— Requirement —
Keep the pictures out. Write out every line of the listing exactly.
========================================
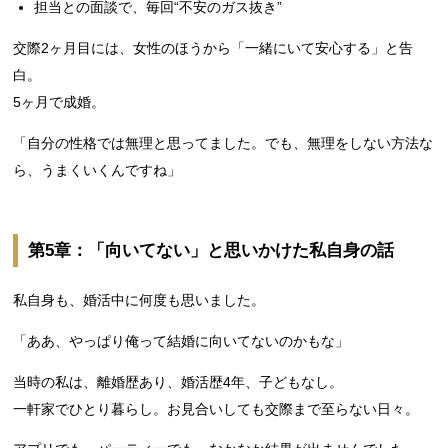
担当との面談で、毎回“不安のガス抜き”
交際2ヶ月目には、女性のほうから「一緒にいて安心する」と告
白。
5ヶ月で成婚。
「自分の性格では無理と思ってました。でも、無理をしない方法な
ら、うまくいくんですね」
第5章：「向いてない」と思いかけた私自身の話
私自身も、婚活中に何度も思いました。
「ああ、やっぱり俺って結婚に向いてないのかもな」
当時の私は、離婚歴あり、婚活歴4年、子どもなし。
一軒家でひとり暮らし。お見合いしても交際まで至らない日々。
========================================
— Problem solution —
担当との面談で、毎回“不安のガス抜き”
交際2ヶ月目には、女性のほうから「一緒にいて安心する」と告
白。
5ヶ月で成婚。
「自分の性格では無理と思ってました。でも、無理をしない方法な
ら、うまくいくんですね」
第5章：「向いてない」と思いかけた私自身の話
私自身も、婚活中に何度も思いました。
「ああ、やっぱり俺って結婚に向いてないのかもな」
当時の私は、離婚歴あり、婚活歴4年、子どもなし。
一軒家でひとり暮らし。お見合いしても交際まで至らない日々。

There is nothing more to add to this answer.